If a faulty core is successfully detected, it is excluded from the system, and tasks are continuously executed on a reconfigured system. This idea for dependable task execution is simple, but its implementation is not so straightforward. For example, how can we maintain and update the state variables of tasks for the temporary TMR execution, and how can the IO-core be implemented dependably?
How about maintaining real-time properties? We have suggestions for some of them, but there are still open issues. This talk will discuss these implementation issues for dependable task execution on many-core systems.

Highly regular and reconfigurable ONoC (Le BEUX)

Optical on-chip interconnects enable significantly increased bandwidth and decreased latency in MPSoC. However, the interfaces between electronic and photonic signals imply strong constraints on the layout of the 3D architecture and may impact the system scalability. The scalability also relies on the flexibility level of the network. This presentation deals with a regular layout for an ONOC used to interconnect processing elements located on different electrical layers. The flexibility issue of the ONoC is addressed by considering the use of reconfigurable blocks on the interfaces.

Fault Prevention in Future Network-on-Chip Interconnected Chip-Multiprocessors (Gratz)

Today multi-core chip-microprocessors (CMPs) contain tens of interconnected cores or tiles. As the number of CMP cores increases, on-chip interconnection networks (NoCs) are necessary to for efficient inter-tile, on-chip communication.
Unfortunately, deep sub-micro CMOS is marred by increasing susceptibility to wear-out.
Prolonged operational stress gives rise to accelerated wear-out and failure due to one of several failure mechanisms. In many-core CMPs, while an individual core’s wear-out may not necessarily be catastrophic for the system, a single fault in the NoC could render the entire chip useless. Recently proposed fault-tolerant routing algorithms respond to wear-out by rerouting traffic around faulty components and topological NoC regions so as to safely deliver inter-core communication, however, these approaches are reactive to faults. This talk explores the viability of proactive techniques to maintain NoC components through data manipulation and wear-leveling.
In particular, the talk examines the failure mechanisms expected to dominate in future process technology, and how they are influenced by network traffic generated by real application workloads. The talk then explores how these failure mechanisms, together with inherent process variation, map on a router microarchitecture under typical application workloads. Finally, we develop a wear-resistant router microarchitecture whereby the wear induced by usage is lessened through a management of the per-component, bit-transitions, balancing transition sensitive failure mechanisms against level sensitive ones.

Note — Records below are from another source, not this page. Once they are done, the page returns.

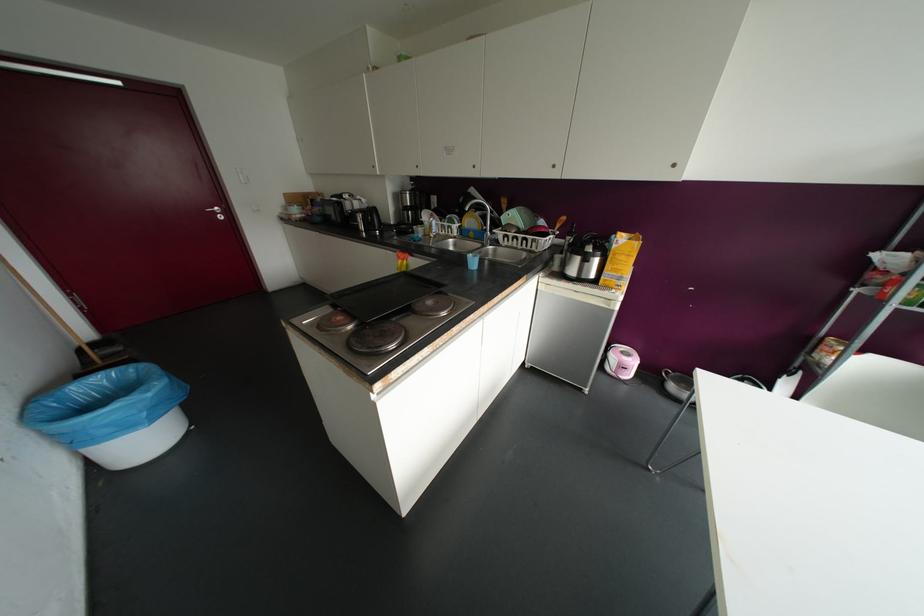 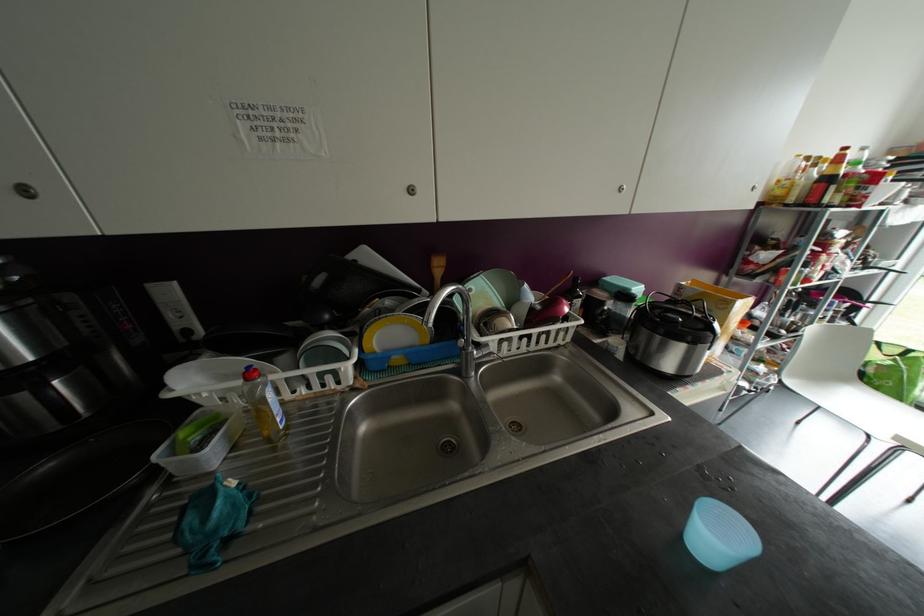 Locate, in the second image, the point that corresponds to pixel 434 236 in the first image.

(286, 427) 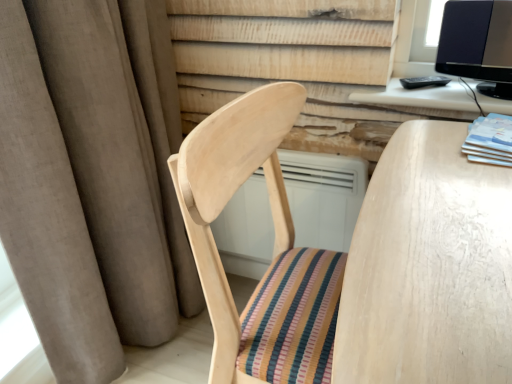 This screenshot has width=512, height=384. What do you see at coordinates (92, 179) in the screenshot?
I see `brown fabric curtain at left` at bounding box center [92, 179].

In order to face brown fabric curtain at left, should I rotate leftwards or rightwards?

Turn left by 16.924 degrees to look at brown fabric curtain at left.

The width and height of the screenshot is (512, 384). In order to click on matte blue book at right in this screenshot , I will do `click(490, 140)`.

Can you confirm if brown fabric curtain at left is taller than black glossy monitor at upper right?

Correct, brown fabric curtain at left is much taller as black glossy monitor at upper right.

Considering the relative positions of brown fabric curtain at left and black glossy monitor at upper right in the image provided, is brown fabric curtain at left in front of black glossy monitor at upper right?

Yes, brown fabric curtain at left is closer to the camera.

From a real-world perspective, between brown fabric curtain at left and black glossy monitor at upper right, who is vertically lower?

brown fabric curtain at left.

Consider the image. Can you confirm if brown fabric curtain at left is positioned to the left of black glossy monitor at upper right?

Yes.

Is point (507, 89) farther from camera compared to point (77, 212)?

That is True.

Can you tell me how much black glossy monitor at upper right and brown fabric curtain at left differ in facing direction?

They differ by 82.2 degrees in their facing directions.

Is black glossy monitor at upper right positioned with its back to brown fabric curtain at left?

No, brown fabric curtain at left is not at the back of black glossy monitor at upper right.

Considering the relative positions of black glossy monitor at upper right and brown fabric curtain at left in the image provided, is black glossy monitor at upper right behind brown fabric curtain at left?

Yes, it is behind brown fabric curtain at left.

Is black glossy monitor at upper right looking in the opposite direction of white wood computer desk at upper right?

No, black glossy monitor at upper right is not facing away from white wood computer desk at upper right.

Could white wood computer desk at upper right be considered to be inside black glossy monitor at upper right?

Actually, white wood computer desk at upper right is outside black glossy monitor at upper right.

Is black glossy monitor at upper right positioned behind white wood computer desk at upper right?

No, black glossy monitor at upper right is closer to the camera.

Based on their positions, is black glossy monitor at upper right located to the left or right of white wood computer desk at upper right?

→ black glossy monitor at upper right is positioned on white wood computer desk at upper right's right side.

Does brown fabric curtain at left have a lesser width compared to white wood computer desk at upper right?

In fact, brown fabric curtain at left might be wider than white wood computer desk at upper right.

From a real-world perspective, does brown fabric curtain at left sit lower than white wood computer desk at upper right?

Yes, from a real-world perspective, brown fabric curtain at left is beneath white wood computer desk at upper right.

What are the coordinates of `computer desk that appears on the right of brown fabric curtain at left` in the screenshot? It's located at (424, 99).

In terms of height, does brown fabric curtain at left look taller or shorter compared to white wood computer desk at upper right?

Clearly, brown fabric curtain at left is taller compared to white wood computer desk at upper right.

Based on their positions, is brown fabric curtain at left located to the left or right of matte blue book at right?

brown fabric curtain at left is positioned on matte blue book at right's left side.

Is brown fabric curtain at left thinner than matte blue book at right?

Incorrect, the width of brown fabric curtain at left is not less than that of matte blue book at right.

Is brown fabric curtain at left oriented away from matte blue book at right?

No, brown fabric curtain at left is not facing the opposite direction of matte blue book at right.

Between point (32, 101) and point (495, 149), which one is positioned behind?

The point (32, 101) is farther from the camera.

Is matte blue book at right wider or thinner than white wood computer desk at upper right?

Clearly, matte blue book at right has more width compared to white wood computer desk at upper right.

From the picture: Is matte blue book at right turned away from white wood computer desk at upper right?

No, white wood computer desk at upper right is not at the back of matte blue book at right.

Visually, is matte blue book at right positioned to the left or to the right of white wood computer desk at upper right?

Based on their positions, matte blue book at right is located to the right of white wood computer desk at upper right.

Which point is more forward, (503, 118) or (464, 105)?

The point (503, 118) is closer.

What's the angular difference between white wood computer desk at upper right and matte blue book at right's facing directions?

The facing directions of white wood computer desk at upper right and matte blue book at right are 6.28 degrees apart.

Is white wood computer desk at upper right facing away from matte blue book at right?

No, white wood computer desk at upper right is not facing the opposite direction of matte blue book at right.

Which is in front, white wood computer desk at upper right or matte blue book at right?

matte blue book at right is closer to the camera.

Looking at the image, does white wood computer desk at upper right seem bigger or smaller compared to matte blue book at right?

In the image, white wood computer desk at upper right appears to be larger than matte blue book at right.

I want to click on computer monitor on the right of brown fabric curtain at left, so click(x=478, y=43).

This screenshot has width=512, height=384. Find the location of `curtain located below the black glossy monitor at upper right (from the image's perspective)`. curtain located below the black glossy monitor at upper right (from the image's perspective) is located at coordinates (92, 179).

Looking at the image, which one is located further to brown fabric curtain at left, black glossy monitor at upper right or white wood computer desk at upper right?

black glossy monitor at upper right is positioned further to the anchor brown fabric curtain at left.

Looking at the image, which one is located closer to white wood computer desk at upper right, black glossy monitor at upper right or brown fabric curtain at left?

black glossy monitor at upper right is positioned closer to the anchor white wood computer desk at upper right.

Considering their positions, is black glossy monitor at upper right positioned further to white wood computer desk at upper right than matte blue book at right?

The object further to white wood computer desk at upper right is matte blue book at right.

Estimate the real-world distances between objects in this image. Which object is closer to matte blue book at right, brown fabric curtain at left or white wood computer desk at upper right?

white wood computer desk at upper right.

When comparing their distances from brown fabric curtain at left, does matte blue book at right or white wood computer desk at upper right seem closer?

white wood computer desk at upper right.

Consider the image. When comparing their distances from matte blue book at right, does black glossy monitor at upper right or brown fabric curtain at left seem closer?

Among the two, black glossy monitor at upper right is located nearer to matte blue book at right.

Looking at the image, which one is located closer to matte blue book at right, white wood computer desk at upper right or black glossy monitor at upper right?

The object closer to matte blue book at right is white wood computer desk at upper right.

From the image, which object appears to be farther from black glossy monitor at upper right, matte blue book at right or brown fabric curtain at left?

brown fabric curtain at left is positioned further to the anchor black glossy monitor at upper right.

Identify the location of computer monitor between brown fabric curtain at left and matte blue book at right. (478, 43).

Locate an element on the screen. computer desk located between brown fabric curtain at left and black glossy monitor at upper right in the left-right direction is located at coordinates (424, 99).

You are a GUI agent. You are given a task and a screenshot of the screen. Output one action in this format:
    pyautogui.click(x=<x>, y=<y>)
    Task: Click on the computer desk situated between brown fabric curtain at left and matte blue book at right from left to right
    
    Given the screenshot: What is the action you would take?
    pyautogui.click(x=424, y=99)

Find the location of `computer monitor between matte blue book at right and white wood computer desk at upper right along the z-axis`. computer monitor between matte blue book at right and white wood computer desk at upper right along the z-axis is located at coordinates (478, 43). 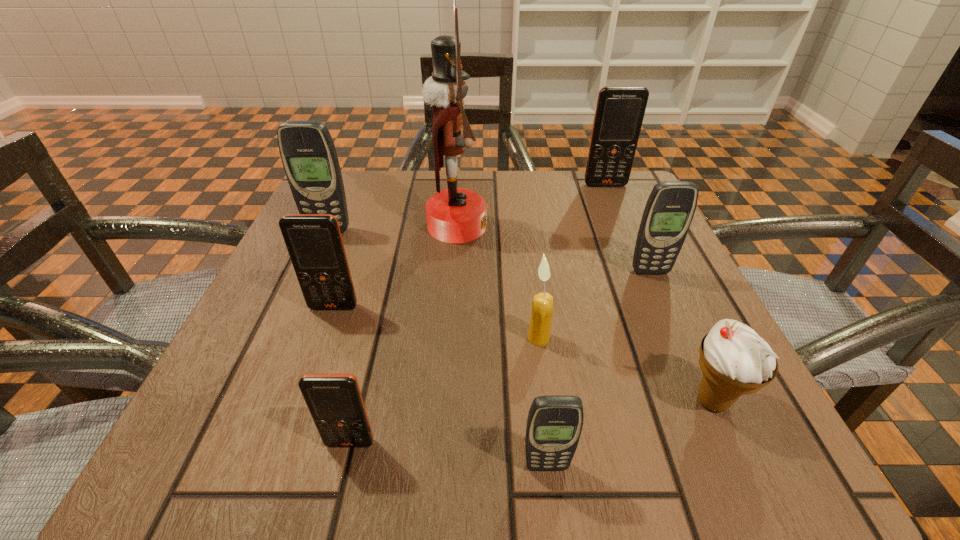 Image resolution: width=960 pixels, height=540 pixels. In order to click on vacant space located on the screen of the leftmost gray cellular telephone in this screenshot , I will do `click(268, 366)`.

Identify the location of free space located 0.110m on the screen of the sixth nearest object. (671, 320).

The image size is (960, 540). I want to click on free space located 0.180m on the screen of the fourth farthest cellular telephone, so click(299, 408).

Locate an element on the screen. vacant space located 0.060m on the back of the candle is located at coordinates (534, 303).

At what (x,y) coordinates should I click in order to perform the action: click on vacant space located on the back of the white icecream. Please return your answer as a coordinate pair (x, y). Looking at the image, I should click on (675, 319).

Where is `nutcracker present at the far edge`? nutcracker present at the far edge is located at coordinates (455, 215).

Where is `icecream that is at the near edge`? Image resolution: width=960 pixels, height=540 pixels. icecream that is at the near edge is located at coordinates (735, 360).

Locate an element on the screen. icecream that is at the right edge is located at coordinates (735, 360).

Where is `object located at the far left corner`? The height and width of the screenshot is (540, 960). object located at the far left corner is located at coordinates (308, 154).

Locate an element on the screen. object at the far right corner is located at coordinates (620, 110). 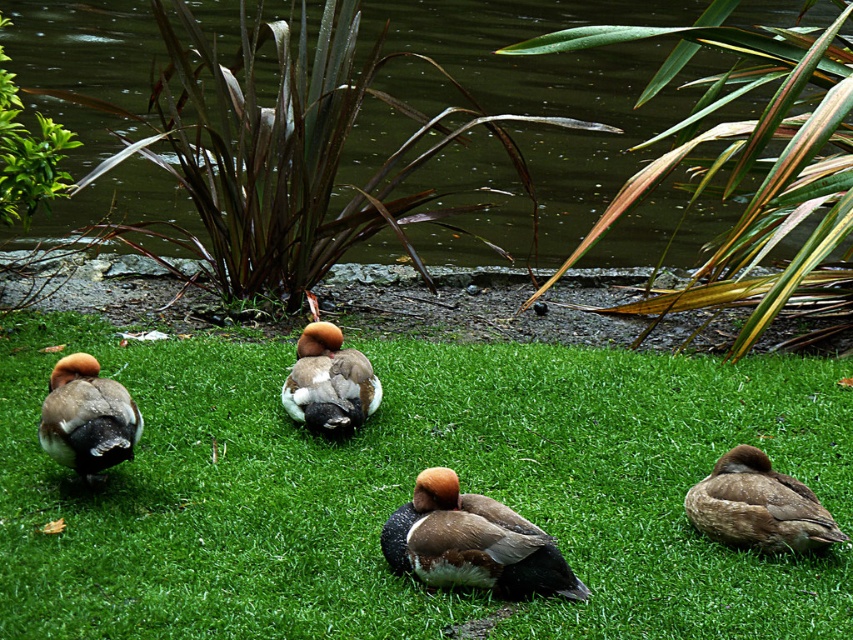 Consider the image. Is green grassy at center thinner than brown fuzzy duck at center?

No, green grassy at center is not thinner than brown fuzzy duck at center.

Which is in front, point (622, 486) or point (360, 378)?

Point (622, 486) is in front.

Between point (196, 388) and point (300, 365), which one is positioned behind?

Positioned behind is point (196, 388).

I want to click on green grassy at center, so click(410, 490).

Does greenish water at center have a greater width compared to brown fuzzy duck at lower left?

Yes.

Does greenish water at center have a lesser width compared to brown fuzzy duck at lower left?

No, greenish water at center is not thinner than brown fuzzy duck at lower left.

Who is more distant from viewer, (688, 211) or (64, 400)?

Point (688, 211)

Where is `greenish water at center`? greenish water at center is located at coordinates (596, 81).

Between brown matte duck at center and brown fuzzy duck at lower right, which one is positioned lower?

brown matte duck at center

Between point (418, 552) and point (755, 480), which one is positioned behind?

The point (755, 480) is behind.

Find the location of a particular element. The height and width of the screenshot is (640, 853). brown matte duck at center is located at coordinates (473, 541). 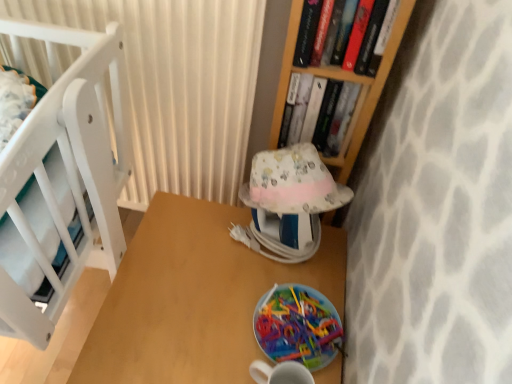 Locate an element on the screen. This screenshot has width=512, height=384. free point above translucent plastic plate at lower center (from a real-world perspective) is located at coordinates tap(302, 314). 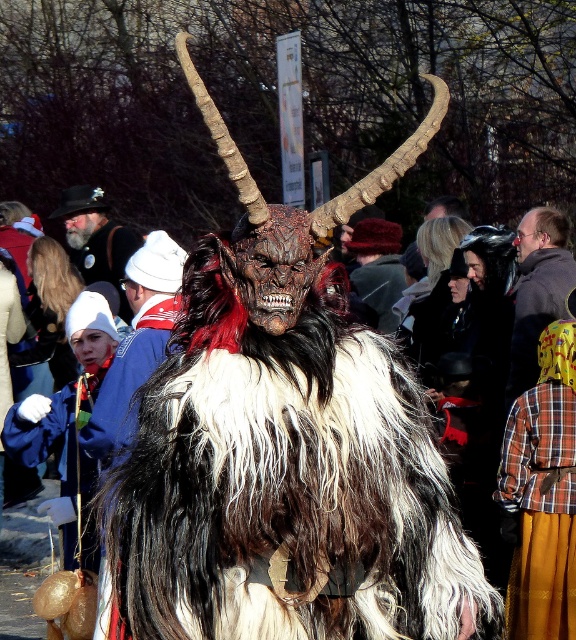 Question: Does plaid shirt at right have a lesser width compared to velvet red hat at center?

Choices:
 (A) no
 (B) yes

Answer: (B)

Question: Which of the following is the farthest from the observer?

Choices:
 (A) (540, 248)
 (B) (85, 260)

Answer: (B)

Question: Among these points, which one is nearest to the camera?

Choices:
 (A) (374, 296)
 (B) (247, 628)

Answer: (B)

Question: Does matte black hat at upper left have a greater width compared to velvet red hat at center?

Choices:
 (A) yes
 (B) no

Answer: (A)

Question: Estimate the real-world distances between objects in this image. Which object is closer to the matte black hat at upper left?

Choices:
 (A) velvet red hat at center
 (B) plaid shirt at right

Answer: (A)

Question: Is furry costume at center to the right of matte black hat at upper left from the viewer's perspective?

Choices:
 (A) yes
 (B) no

Answer: (A) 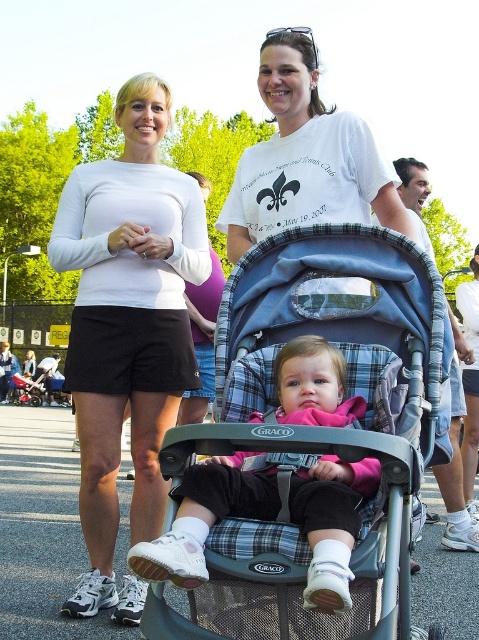 You are standing in the middle of the scene and want to walk towards the two points marked in the image. Which point, point (392, 316) or point (167, 352), will you reach first?

Point (392, 316) is closer to the viewer than point (167, 352), so you will reach point (392, 316) first. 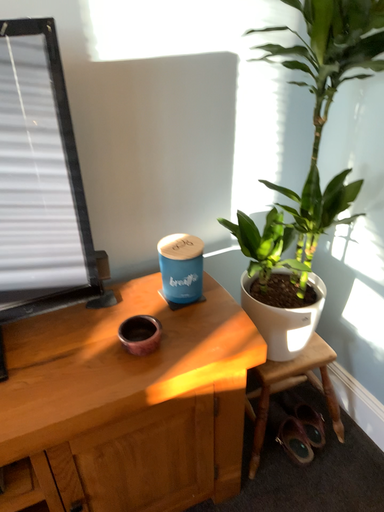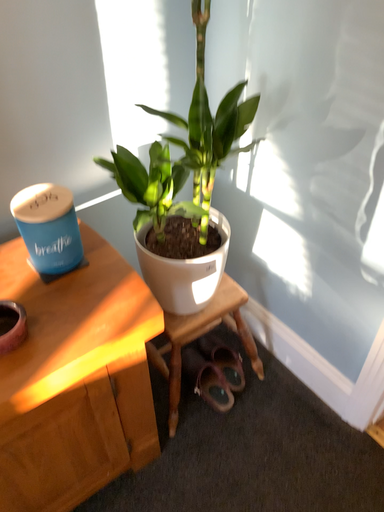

A Fully Optical Ring Network-on-Chip with Static and Dynamic Wavelength Allocation (Yoshinaga)

Silicon photonics Network-on-Chips (NoCs) have emerged as an attractive solution to alleviate the high power consumption of traditional electronic interconnects. In this work, we propose a fully optical ring NoC that combines static and dynamic wavelength allocation communication mechanisms.
A different wavelength-channel is statically allocated to each destination node for light weight communication. Contention of simultaneous communication requests from multiple source nodes to the destination is solved by a token based arbitration for the particular wavelength-channel.
For heavy load communication, a multiwavelength-channel is available by requesting it in execution time from source node to a special node that manages dynamic allocation of the shared multiwavelength-channel among all nodes. We combine these static and dynamic communication mechanisms in a same network that introduces selection techniques based on message
size and congestion information. We discuss performance of the proposed photonic NoC based on preliminary simulation results.

Key words: Network-on-Chip, High-bandwidth and low power network, Silicon photonics, Wavelength allocation.